States at one time forbade the practice, but now all but two states—Connecticut and Massachusetts—permit surcharging so long as the added charge does not exceed the merchant’s fee from its processor. And while surcharges can vary widely, they are capped by credit card network rules. Visa Inc., for example, last spring ratcheted its surcharge cap down from 4% to 3%.
In many cases, states have allowed surcharges but have added clauses to prevent sellers from profiting from them. For example, New Jersey in August passed a law permitting surcharges but limiting them to what the merchant pays to accept a credit card.
But late last year, Visa said it would step up its enforcement of surcharging rules, including the new 3% cap. Surcharges, Visa says, are generating some 6,000 complaints to the network annually from consumers. The network said it is increasing its merchant audits of merchants it finds out of compliance with its rules, and underscored fines it can levy against merchants that try to mask a surcharge as some other fee.
But at the same time, some acquirers have added surcharge programs to their merchant offerings, and the networks are stepping lightly to avoid hampering those services. “We are not going to take away your ability to surcharge or do cash discounting,” a Visa executive told acquirers at a conference last fall. “That is not on the table. However, what is in jeopardy is the ability to do it incorrectly.”
Security
Cybercriminals have significantly upped their game the past decade. So much so, it is difficult to name a payments platform or device that hasn’t been compromised in some way. Whether it be a mobile phone, POS terminal, a back-office system, or a consumer’s personal computer, cybercriminals have numerous ways to beat cyber defenses to steal account and personal data.
One of the most concerning developments in the payments industry in recent years is how skilled criminals have become at persuading consumers to give up their identity-validation credentials through phishing scams. Once in possession of a consumers’ or employees’ credentials, no firewall or data-encryption application will protect account and personal data.
“If a criminal can get someone’s cyber credentials, they can become that person in cyberspace and use that identity to breach systems [and accounts],” says Gideon Samid, chief technology officer for McLean, Va.-based BitMint, a digital-currency platform. Samid is also author of the “Security Notes” column, which appears each month in Digital Transactions.

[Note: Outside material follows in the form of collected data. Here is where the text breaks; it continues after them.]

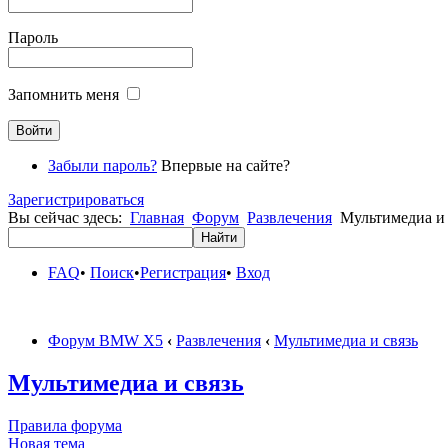
Пароль
Запомнить меня
Забыли пароль?
Впервые на сайте?
Зарегистрироваться
Вы сейчас здесь:
Главная
Форум
Развлечения
Мультимедиа и 
FAQ
•
Поиск
•
Регистрация
•
Вход
Форум BMW X5
‹
Развлечения
‹
Мультимедиа и связь
Мультимедиа и связь
Правила форума
Новая тема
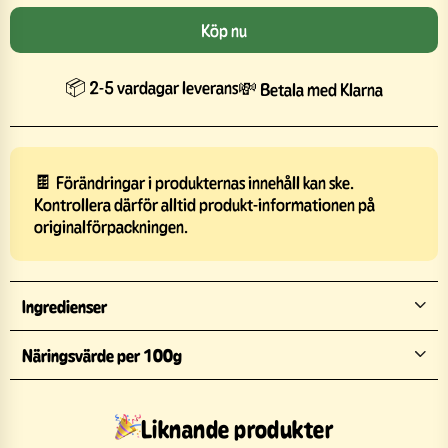
Köp nu
📦 2-5 vardagar leverans
💸 Betala med Klarna
🍫 Förändringar i produkternas innehåll kan ske.
Kontrollera därför alltid produkt-informationen på
originalförpackningen.
Ingredienser
Näringsvärde per 100g
Liknande produkter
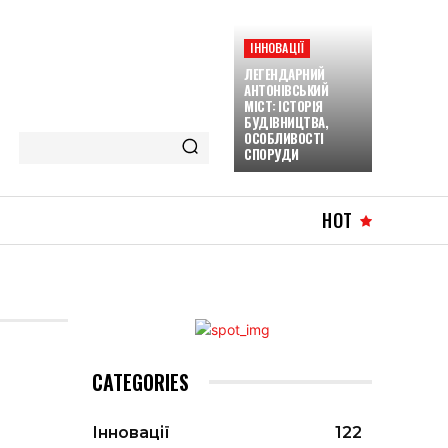
ІННОВАЦІЇ
ЛЕГЕНДАРНИЙ
АНТОНІВСЬКИЙ
МІСТ: ІСТОРІЯ
БУДІВНИЦТВА,
ОСОБЛИВОСТІ
СПОРУДИ
HOT
CATEGORIES
Інновації
122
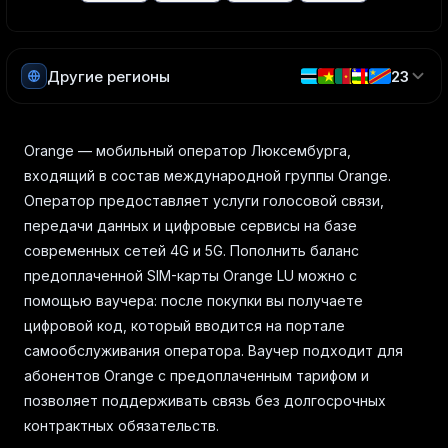
Другие регионы
23
Orange — мобильный оператор Люксембурга,
входящий в состав международной группы Orange.
Оператор предоставляет услуги голосовой связи,
передачи данных и цифровые сервисы на базе
современных сетей 4G и 5G. Пополнить баланс
предоплаченной SIM-карты Orange LU можно с
помощью ваучера: после покупки вы получаете
цифровой код, который вводится на портале
самообслуживания оператора. Ваучер подходит для
абонентов Orange с предоплаченным тарифом и
позволяет поддерживать связь без долгосрочных
контрактных обязательств.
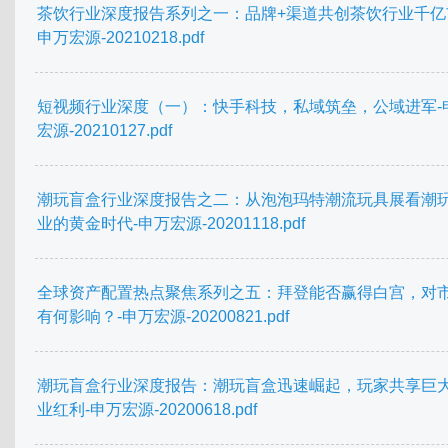
茶饮行业深度报告系列之一：品牌+渠道共创茶饮行业千亿
申万宏源-20210218.pdf
短视频行业深度（一）：快手科技，私域筑垒，公域进军-
宏源-20210127.pdf
潮玩盲盒行业深度报告之二：从泡泡玛特潮流玩具展看潮
业的黄金时代-申万宏源-20201118.pdf
全球资产配置热点聚焦系列之五：拜登能否赢得白宫，对
有何影响？-申万宏源-20200821.pdf
潮玩盲盒行业深度报告：潮玩盲盒迅速崛起，玩家共享巨
业红利-申万宏源-20200618.pdf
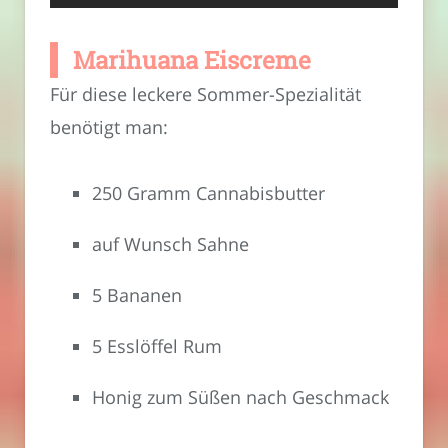
Marihuana Eiscreme
Für diese leckere Sommer-Spezialität
benötigt man:
250 Gramm Cannabisbutter
auf Wunsch Sahne
5 Bananen
5 Esslöffel Rum
Honig zum Süßen nach Geschmack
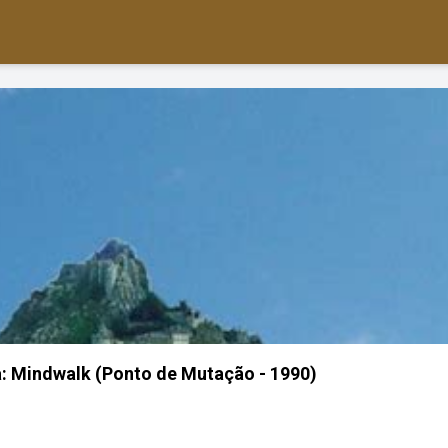
: Mindwalk (Ponto de Mutação - 1990)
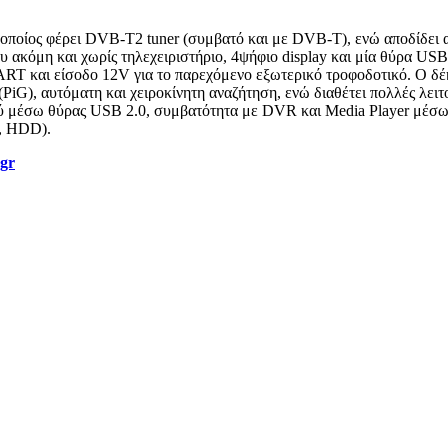
 οποίος φέρει DVB-T2 tuner (συμβατό και με DVB-T), ενώ αποδίδει
υ ακόμη και χωρίς τηλεχειριστήριο, 4ψήφιο display και μία θύρα U
αι είσοδο 12V για το παρεχόμενο εξωτερικό τροφοδοτικό. Ο δέκτης
 (PiG), αυτόματη και χειροκίνητη αναζήτηση, ενώ διαθέτει πολλές λε
ού μέσω θύρας USB 2.0, συμβατότητα με DVR και Media Player μέσ
e, HDD).
.gr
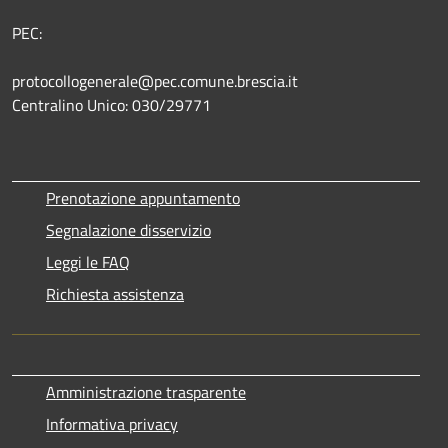
PEC:
protocollogenerale@pec.comune.brescia.it
Centralino Unico: 030/29771
Prenotazione appuntamento
Segnalazione disservizio
Leggi le FAQ
Richiesta assistenza
Amministrazione trasparente
Informativa privacy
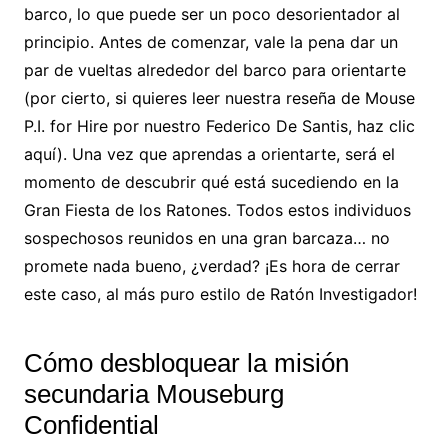
barco, lo que puede ser un poco desorientador al
principio. Antes de comenzar, vale la pena dar un
par de vueltas alrededor del barco para orientarte
(por cierto, si quieres leer nuestra reseña de Mouse
P.I. for Hire por nuestro Federico De Santis, haz clic
aquí). Una vez que aprendas a orientarte, será el
momento de descubrir qué está sucediendo en la
Gran Fiesta de los Ratones. Todos estos individuos
sospechosos reunidos en una gran barcaza… no
promete nada bueno, ¿verdad? ¡Es hora de cerrar
este caso, al más puro estilo de Ratón Investigador!
Cómo desbloquear la misión
secundaria Mouseburg
Confidential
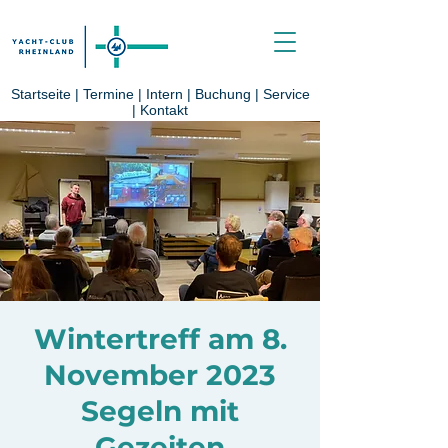
Startseite
|
Termine
|
Intern
|
Buchung
|
Service
|
Kontakt
Wintertreff am 8.
November 2023
Segeln mit
Gezeiten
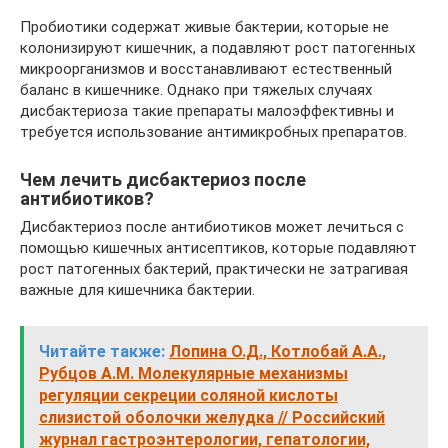
Пробиотики содержат живые бактерии, которые не
колонизируют кишечник, а подавляют рост патогенных
микроорганизмов и восстанавливают естественный
баланс в кишечнике. Однако при тяжелых случаях
дисбактериоза такие препараты малоэффективны и
требуется использование антимикробных препаратов.
Чем лечить дисбактериоз после
антибиотиков?
Дисбактериоз после антибиотиков может лечиться с
помощью кишечных антисептиков, которые подавляют
рост патогенных бактерий, практически не затрагивая
важные для кишечника бактерии.
Читайте также:
Лопина О.Д., Котлобай А.А.,
Рубцов А.М. Молекулярные механизмы
регуляции секреции соляной кислоты
слизистой оболочки желудка // Российский
журнал гастроэнтерологии, гепатологии,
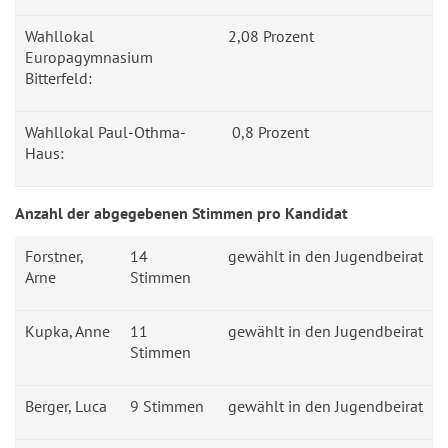
Wahllokal
2,08 Prozent
Europagymnasium
Bitterfeld:
Wahllokal Paul-Othma-
0,8 Prozent
Haus:
Anzahl der abgegebenen Stimmen pro Kandidat
Forstner,
14
gewählt in den Jugendbeirat
Arne
Stimmen
Kupka, Anne
11
gewählt in den Jugendbeirat
Stimmen
Berger, Luca
9 Stimmen
gewählt in den Jugendbeirat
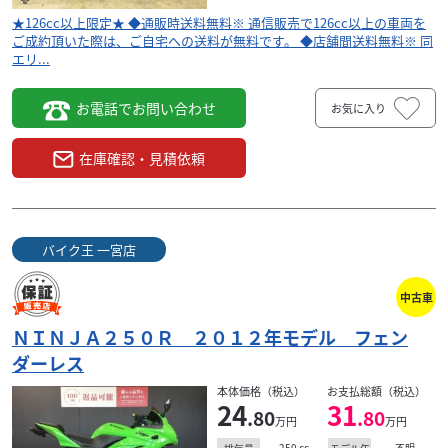
★126cc以上限定★ ◆通販時送料無料※ 通信販売で126cc以上の車両を
ご成約頂いた際は、ご自宅への送料が無料です。 ◆店舗間送料無料※ 同
エリ...
お電話でお問い合わせ
お気に入り
在庫確認・見積依頼
バイク王 一宮店
中古車
ＮＩＮＪＡ２５０Ｒ ２０１２年モデル フェン
ダーレス
本体価格（税込）
お支払総額（税込）
24
31
.80
.80
万円
万円
250
cc
不明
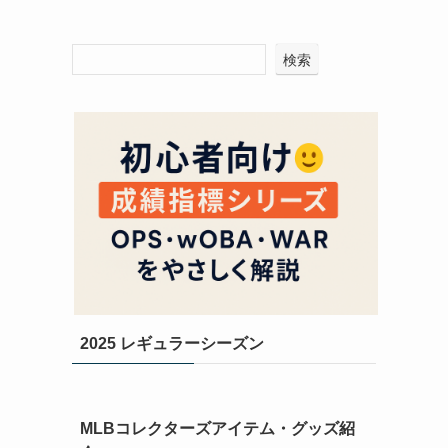
検索
2025 レギュラーシーズン
MLBコレクターズアイテム・グッズ紹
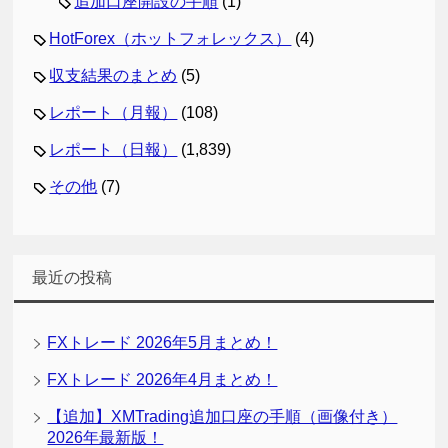
追加口座開設の手順
(1)
HotForex（ホットフォレックス）
(4)
収支結果のまとめ
(5)
レポート（月報）
(108)
レポート（日報）
(1,839)
その他
(7)
最近の投稿
FXトレード 2026年5月まとめ！
FXトレード 2026年4月まとめ！
【追加】XMTrading追加口座の手順（画像付き）
2026年最新版！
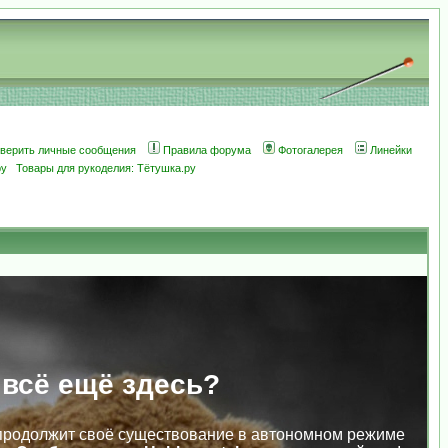
оверить личные сообщения
Правила форума
Фотогалерея
Линейки
ру
Товары для рукоделия: Тётушка.ру
 всё ещё здесь?
продолжит своё существование в автономном режиме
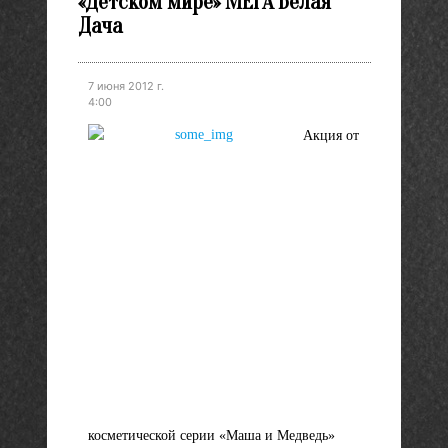
«Детском мире» МЕГА Белая
Дача
7 июня 2012 г.
4:00
Акция от
косметической серии «Маша и Медведь»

Virtually impersonating accountholders or employees using their own credentials dramatically changes the cybersecurity game. “It’s now less about prevention and more about early detection when it comes to breaches,” says Samid. “Eventually, a criminal is going to use stolen credentials to gain access. That makes understanding your system, and who is accessing it, key.”
That type of awareness starts with diligently tracking the behavior of every user on the system, because the behavior of cybercriminals is significantly different from that of regular users.
“We live in a global cyber village and criminals are our neighbors,” says Samid. “The chance for someone to have their credentials stolen is enormous, which is why alertness and early detection are so important now.”